_Exercise prompt:_ Beneath this instruction is a block of data; output from it exactly the lines that run from the one containing "What do you see at coordinates (501, 811)" through the one containing "The width and height of the screenshot is (142, 2576).", inclusive.

________________________

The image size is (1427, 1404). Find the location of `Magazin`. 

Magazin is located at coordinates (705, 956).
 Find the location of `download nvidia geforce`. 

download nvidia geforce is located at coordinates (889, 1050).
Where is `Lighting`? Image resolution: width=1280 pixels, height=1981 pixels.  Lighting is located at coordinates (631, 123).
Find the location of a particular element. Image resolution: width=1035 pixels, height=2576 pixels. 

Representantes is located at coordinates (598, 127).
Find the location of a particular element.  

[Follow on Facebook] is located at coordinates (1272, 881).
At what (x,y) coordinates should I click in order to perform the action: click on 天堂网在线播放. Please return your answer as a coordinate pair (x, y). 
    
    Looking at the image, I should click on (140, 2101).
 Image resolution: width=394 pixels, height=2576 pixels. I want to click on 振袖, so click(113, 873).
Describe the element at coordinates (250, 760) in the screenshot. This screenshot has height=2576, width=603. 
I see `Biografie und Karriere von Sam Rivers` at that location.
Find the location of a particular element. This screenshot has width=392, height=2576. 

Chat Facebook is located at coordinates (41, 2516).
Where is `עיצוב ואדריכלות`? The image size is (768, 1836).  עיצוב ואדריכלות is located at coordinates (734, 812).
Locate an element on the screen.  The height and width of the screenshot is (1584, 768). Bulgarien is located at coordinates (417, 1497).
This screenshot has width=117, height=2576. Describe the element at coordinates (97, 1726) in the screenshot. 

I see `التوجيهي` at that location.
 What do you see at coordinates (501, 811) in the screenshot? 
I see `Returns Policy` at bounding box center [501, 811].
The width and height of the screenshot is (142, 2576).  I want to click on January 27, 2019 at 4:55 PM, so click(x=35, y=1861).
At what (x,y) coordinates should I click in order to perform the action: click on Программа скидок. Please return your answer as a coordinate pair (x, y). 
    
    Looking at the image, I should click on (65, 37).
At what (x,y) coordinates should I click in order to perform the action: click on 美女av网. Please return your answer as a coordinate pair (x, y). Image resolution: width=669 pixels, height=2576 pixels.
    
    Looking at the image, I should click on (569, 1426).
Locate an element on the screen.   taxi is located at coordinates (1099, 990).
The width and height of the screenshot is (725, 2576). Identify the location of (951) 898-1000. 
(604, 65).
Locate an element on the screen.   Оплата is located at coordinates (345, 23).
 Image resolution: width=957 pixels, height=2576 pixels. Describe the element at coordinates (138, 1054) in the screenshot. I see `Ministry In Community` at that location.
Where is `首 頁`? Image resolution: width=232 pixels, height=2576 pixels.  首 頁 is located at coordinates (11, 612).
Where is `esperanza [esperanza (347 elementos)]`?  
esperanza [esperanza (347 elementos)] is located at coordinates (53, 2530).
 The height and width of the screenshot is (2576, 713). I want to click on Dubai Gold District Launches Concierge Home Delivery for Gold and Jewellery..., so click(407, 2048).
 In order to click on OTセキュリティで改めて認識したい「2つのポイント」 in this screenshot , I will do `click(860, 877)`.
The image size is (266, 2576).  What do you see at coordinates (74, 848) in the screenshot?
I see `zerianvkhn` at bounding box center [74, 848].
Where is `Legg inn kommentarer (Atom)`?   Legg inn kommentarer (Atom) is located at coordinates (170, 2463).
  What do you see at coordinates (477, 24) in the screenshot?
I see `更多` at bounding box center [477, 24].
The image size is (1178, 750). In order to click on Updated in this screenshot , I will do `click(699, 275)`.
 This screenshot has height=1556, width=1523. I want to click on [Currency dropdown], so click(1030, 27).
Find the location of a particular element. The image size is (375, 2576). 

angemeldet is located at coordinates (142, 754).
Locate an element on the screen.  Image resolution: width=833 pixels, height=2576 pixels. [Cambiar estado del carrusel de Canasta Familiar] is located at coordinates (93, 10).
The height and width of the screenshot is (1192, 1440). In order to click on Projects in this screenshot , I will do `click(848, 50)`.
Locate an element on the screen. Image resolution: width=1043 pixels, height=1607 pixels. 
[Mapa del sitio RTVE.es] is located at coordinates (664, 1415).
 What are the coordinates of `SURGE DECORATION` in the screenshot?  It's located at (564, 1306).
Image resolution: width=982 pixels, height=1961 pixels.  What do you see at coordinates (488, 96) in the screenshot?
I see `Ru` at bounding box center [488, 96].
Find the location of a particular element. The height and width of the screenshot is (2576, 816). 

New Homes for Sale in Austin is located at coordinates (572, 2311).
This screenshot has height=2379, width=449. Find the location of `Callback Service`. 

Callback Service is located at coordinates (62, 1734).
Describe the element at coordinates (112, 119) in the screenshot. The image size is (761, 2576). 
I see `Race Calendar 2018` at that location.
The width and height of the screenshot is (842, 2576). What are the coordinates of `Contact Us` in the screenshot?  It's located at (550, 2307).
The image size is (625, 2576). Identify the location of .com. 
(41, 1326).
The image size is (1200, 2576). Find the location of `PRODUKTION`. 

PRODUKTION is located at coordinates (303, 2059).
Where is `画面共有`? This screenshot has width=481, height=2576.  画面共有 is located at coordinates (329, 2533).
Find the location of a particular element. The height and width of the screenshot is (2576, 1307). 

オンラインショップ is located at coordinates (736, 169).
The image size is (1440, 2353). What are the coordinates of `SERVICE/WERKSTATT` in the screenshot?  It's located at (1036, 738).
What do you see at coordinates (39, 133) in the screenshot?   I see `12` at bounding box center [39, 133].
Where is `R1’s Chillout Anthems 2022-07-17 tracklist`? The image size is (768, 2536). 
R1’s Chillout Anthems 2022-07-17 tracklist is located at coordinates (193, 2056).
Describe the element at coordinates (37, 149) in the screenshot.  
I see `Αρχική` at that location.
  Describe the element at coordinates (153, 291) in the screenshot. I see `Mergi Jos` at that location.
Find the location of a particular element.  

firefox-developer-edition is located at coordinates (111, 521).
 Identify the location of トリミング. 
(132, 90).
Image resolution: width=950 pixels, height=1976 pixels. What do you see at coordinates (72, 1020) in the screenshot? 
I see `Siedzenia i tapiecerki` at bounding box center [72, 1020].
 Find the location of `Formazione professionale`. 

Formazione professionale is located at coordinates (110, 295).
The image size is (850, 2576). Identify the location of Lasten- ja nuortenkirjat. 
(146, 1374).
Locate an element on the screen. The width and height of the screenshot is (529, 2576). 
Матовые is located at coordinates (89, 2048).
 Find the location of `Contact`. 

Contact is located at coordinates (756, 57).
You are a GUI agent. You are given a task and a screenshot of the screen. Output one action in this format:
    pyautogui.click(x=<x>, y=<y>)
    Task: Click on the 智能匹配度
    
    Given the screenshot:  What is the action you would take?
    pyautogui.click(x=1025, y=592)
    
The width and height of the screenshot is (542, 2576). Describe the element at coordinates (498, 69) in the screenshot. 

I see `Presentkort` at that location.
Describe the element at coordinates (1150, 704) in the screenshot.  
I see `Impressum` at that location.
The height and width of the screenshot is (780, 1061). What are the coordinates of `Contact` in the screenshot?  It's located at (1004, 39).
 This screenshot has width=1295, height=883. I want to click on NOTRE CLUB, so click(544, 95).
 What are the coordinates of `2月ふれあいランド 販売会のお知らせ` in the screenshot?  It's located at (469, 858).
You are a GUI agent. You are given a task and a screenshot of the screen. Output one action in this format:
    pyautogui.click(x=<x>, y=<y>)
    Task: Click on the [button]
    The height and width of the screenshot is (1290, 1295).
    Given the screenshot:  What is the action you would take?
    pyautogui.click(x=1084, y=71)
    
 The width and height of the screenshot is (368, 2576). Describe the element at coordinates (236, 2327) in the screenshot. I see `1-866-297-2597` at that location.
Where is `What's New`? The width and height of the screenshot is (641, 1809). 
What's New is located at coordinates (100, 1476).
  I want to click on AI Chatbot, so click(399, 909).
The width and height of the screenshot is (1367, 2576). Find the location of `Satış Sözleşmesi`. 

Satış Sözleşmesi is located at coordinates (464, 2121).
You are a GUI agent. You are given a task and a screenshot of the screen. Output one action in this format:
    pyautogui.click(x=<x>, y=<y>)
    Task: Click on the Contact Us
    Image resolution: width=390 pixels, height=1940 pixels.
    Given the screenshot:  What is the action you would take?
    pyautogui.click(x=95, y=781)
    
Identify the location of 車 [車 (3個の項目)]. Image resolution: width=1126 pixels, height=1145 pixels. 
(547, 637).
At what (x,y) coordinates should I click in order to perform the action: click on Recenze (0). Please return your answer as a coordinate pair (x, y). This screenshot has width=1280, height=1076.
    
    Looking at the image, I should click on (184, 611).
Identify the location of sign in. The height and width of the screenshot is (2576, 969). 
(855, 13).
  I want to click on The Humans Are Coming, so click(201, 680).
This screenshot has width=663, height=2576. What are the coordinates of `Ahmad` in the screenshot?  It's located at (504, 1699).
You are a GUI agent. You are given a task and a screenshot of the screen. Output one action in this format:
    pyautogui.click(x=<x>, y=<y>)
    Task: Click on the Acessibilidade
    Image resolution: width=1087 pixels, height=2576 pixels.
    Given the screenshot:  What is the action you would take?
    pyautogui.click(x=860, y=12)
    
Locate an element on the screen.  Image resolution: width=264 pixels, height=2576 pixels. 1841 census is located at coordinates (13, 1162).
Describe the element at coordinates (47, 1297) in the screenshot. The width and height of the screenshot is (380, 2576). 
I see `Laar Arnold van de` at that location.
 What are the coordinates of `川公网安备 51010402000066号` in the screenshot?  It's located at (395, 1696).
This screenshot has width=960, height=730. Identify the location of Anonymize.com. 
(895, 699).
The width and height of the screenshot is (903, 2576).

________________________

_Solution to this exercise:_
 What do you see at coordinates (501, 811) in the screenshot? 
I see `Returns Policy` at bounding box center [501, 811].
The width and height of the screenshot is (142, 2576).  I want to click on January 27, 2019 at 4:55 PM, so click(x=35, y=1861).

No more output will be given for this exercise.